Deterministic Python orchestration — no LangChain, no Autogen. The orchestration is a small function that constructs the messages array: system prompt (tenant-specific) + last 8 conversation turns (sliding window) + current user transcript. This predictable structure gives consistent latency and no framework abstraction overhead.

Groq LLaMA 3.3 70B returns streaming tokens. FastAPI accumulates tokens and splits on sentence boundaries (। ? ! . for Hindi/English). Each complete sentence is passed to the TTS pipeline immediately — pipelining TTS generation while LLM continues — reducing perceived latency.

AIMD concurrency control: global semaphore caps total concurrent Groq calls to match API limits. If concurrency exceeds limit, new requests back off (multiplicative decrease). On success, limit increases additively. Per-tenant semaphore ensures no single tenant can starve others.
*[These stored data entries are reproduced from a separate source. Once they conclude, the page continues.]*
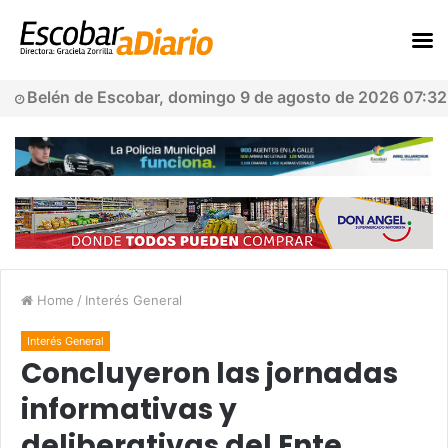
Belén de Escobar, domingo 9 de agosto de 2026 07:32
Home
/
Interés General
Interés General
Concluyeron las jornadas
informativas y
deliberativas del Ente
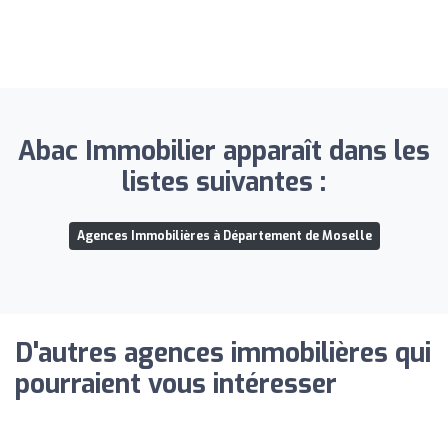
Abac Immobilier apparaît dans les
listes suivantes :
Agences Immobilières à Département de Moselle
D'autres agences immobilières qui
pourraient vous intéresser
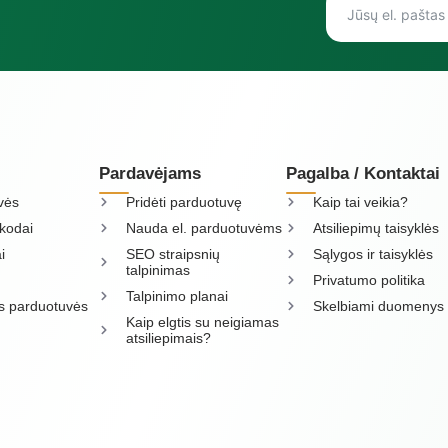
Pardavėjams
Pagalba / Kontaktai
vės
Pridėti parduotuvę
Kaip tai veikia?
kodai
Nauda el. parduotuvėms
Atsiliepimų taisyklės
i
SEO straipsnių
Sąlygos ir taisyklės
talpinimas
Privatumo politika
Talpinimo planai
os parduotuvės
Skelbiami duomenys
Kaip elgtis su neigiamas
atsiliepimais?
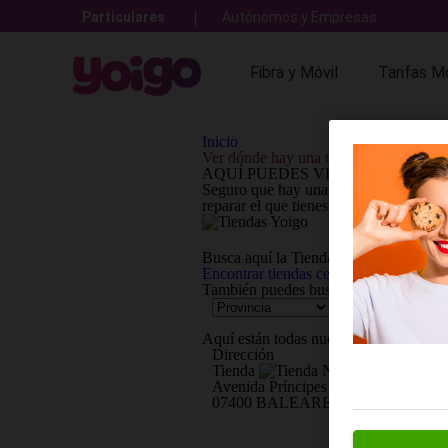
Particulares
Autónomos y Empresas
Fibra y Móvil
Tarifas Mó
Inicio
Ver dónde hay una tienda Yoigo
AQUÍ PUEDES VER DÓNDE HAY
Seguro que hay una
tienda Yoigo
muy c
reparar el que tienes.
Ah!, y
¡no olvides
Busca aquí la
Tienda Yoigo
cercana a 
Encontrar tiendas cerca
de mí
También puedes
buscar por dirección:
Aquí están
todas nuestras Tiendas Yoi
Dirección
Tienda
Avenida Príncipes de España 5. A
07400 BALEARES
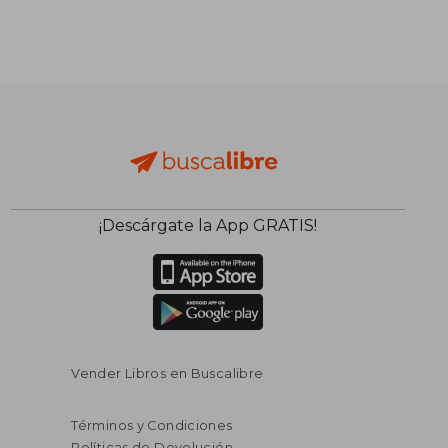
¡Descárgate la App GRATIS!
Vender Libros en Buscalibre
Términos y Condiciones
Políticas de Devolución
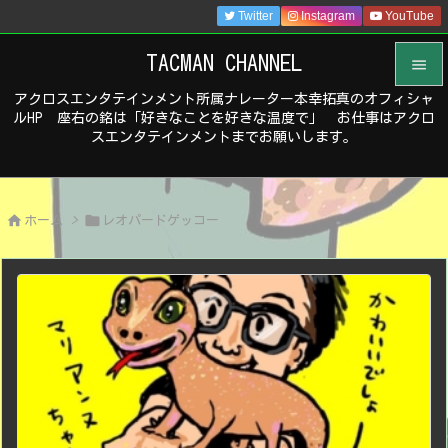
Twitter
Instagram
YouTube
TACMAN CHANNEL

アクロスエンタテインメント所属ナレーター本幸拓真のオフィシャ

ルHP 座右の銘は「好きなことを好きな温度で」 お仕事はアクロ
メニュ
スエンタテインメントまでお願いします。

サイド



ホーム
>
レオパードゲッコー
前へ

次へ

検索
08Memory Management — Redis TTL & Eviction

Redis is configured with maxmemory-policy volatile-lru: only keys with TTL set are eligible for eviction. Session state and LLM cache keys have TTL; idempotency keys have TTL; rate counters have TTL aligned to daily boundaries. Queue ZSET members (no TTL) are never evicted — they are preserved even under memory pressure.

AOF persistence (appendfsync everysec): queue state survives pod restarts. At startup, workers resume processing from where they left off. Session state (TTL 3600s) is acceptable to lose on restart — calls already in-flight will reconnect.

Authentication, Multi-Tenancy Isolation, Security, Observability, Idempotency and Retry Handling

09Authentication Flow — Firebase Auth + RBAC

Firebase Auth issues JWTs on login. Backend get_current_user() verifies the JWT, extracts the email, and calls get_or_create_user(email) to fetch the user record from Firestore. The record contains {email, tenant, role, active}.

RBAC: role: "admin" can see all tenants; role: "client" is scoped to user.tenant only. RequireAdmin and require_admin guards are applied at the handler level. Admin emails are configurable via env var — auto-promoted at login time.

Machine-to-machine: X-API-Key header (APEX_API_AUTH_KEY from apex-secrets) for admin operations that don't have a Firebase token context.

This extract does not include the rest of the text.